Elle frissonnait légèrement. Je le vis quand elle leva une main et la posa contre le mufle de King, entre les yeux d’or. Le tremblement cessa. Les ongles de la petite fille remuèrent doucement sur la peau du lion. Alors King se coucha et Patricia s’étendit au creux de son ventre, embrassée par ses pattes. Elle passa un doigt sur celle qui portait des traces toutes fraîches de sang. Et son regard défiait la haie d’épineux derrière laquelle gémissaient sourdement les femelles de King, maîtrisées, honteuses et battues.

Ensuite, même ces plaintes rauques se turent. Les lionnes s’étaient résignées. Le silence écrasant de midi régna d’une seul coup sur la savane.


Je suis certain que sans la soudaineté et la plénitude du silence, je n’aurais pas été capable de percevoir le son qui m’alerta. Faible, ténu et presque imperceptible, c’était un tintement, un frôlement de métal contre le tronc d’un arbre. Je me penchai entre les buissons pour voir d’où venait ce bruit si léger. Dans la clarté diffuse du sous-bois brillait confusément un fer de lance. Sa pointe était appuyée à un grand épineux. Contre cette même écorce je vis un casque aux tons de cuivre. C’était la chevelure d’Oriounga, le morane.

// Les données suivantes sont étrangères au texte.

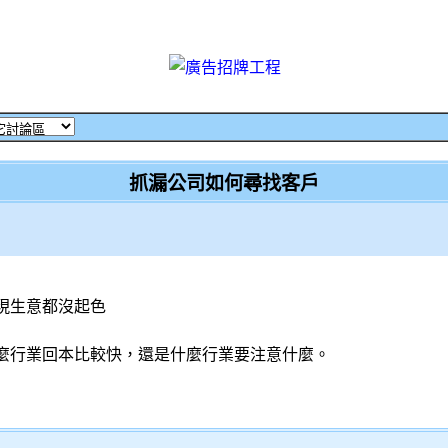
抓漏公司如何尋找客戶
現生意都沒起色
麼行業回本比較快，還是什麼行業要注意什麼。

Son profil féroce et superbe tourné vers Patricia semblait, tellement il était immobile, sculpté dans un marbre noir. Rien en cet instant n’existait pour lui, que cette petite fille blanche embrassée par un lion. Sa lance lui avait échappé des mains et il se montrait à découvert sans souci d’être vu.

Patricia reposait contre le poitrail de King.